Music school principal Armann Einarsson walked into a modern art museum in Copenhagen and watched a short video of a male dancer.
"I watched it at least three times. I found it so beautiful to see an older guy dancing," said the 48-year-old Icelander.
A few years later, he persuaded his daughter-in-law, Brogan Jayne Davison, a choreographer, to teach him modern dance and create a dance for him.
Dance for Me, an hour-long dance, is the result of that request and will be performed as part of nuna (now) in Winnipeg and Riverton.
"The piece is about dream, how to act on your dreams, no matter who you are, what you are, that's the main theme," he explained.
Einarsson, you see, doesn't strike what we would think of as a "regular" dance figure.
"I'm fat!" he laughed. "That's the right word, don't be afraid to use it. It's just how I am. I'm not afraid if people always talk about my belly and make a joke about it."
Initially Einarsson hoped to just make a video of the dance for his own personal use. But the piece was mounted for a public presentation in Reykjavik and was a big success. The work has now been presented ten times and has been seen by 1000 people.

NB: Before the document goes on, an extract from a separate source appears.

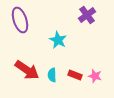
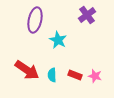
purple ellipse: moved 15 px right; rotated 30 degrees clockwise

The Winnipeg performance will be the first outside Iceland.
Einarsson has his own dreams about taking the piece further. Next month it will be performed in Germany, then in Norway.
"My dream now is to show it in ten different countries," he said, laughing.
Armann Einarsson performs "Dance for Me" with Brogan Jayne Davison on May 23 as part of the Nuna (now) festival at the Rachel Brown Theatre in The Exchange. On May 24 the show moves to Riverton's Community Hall. Both programs will also include a reading of a short play called "The Ring" by the beloved bard of Riverton, Guttormur J. Guttormsson.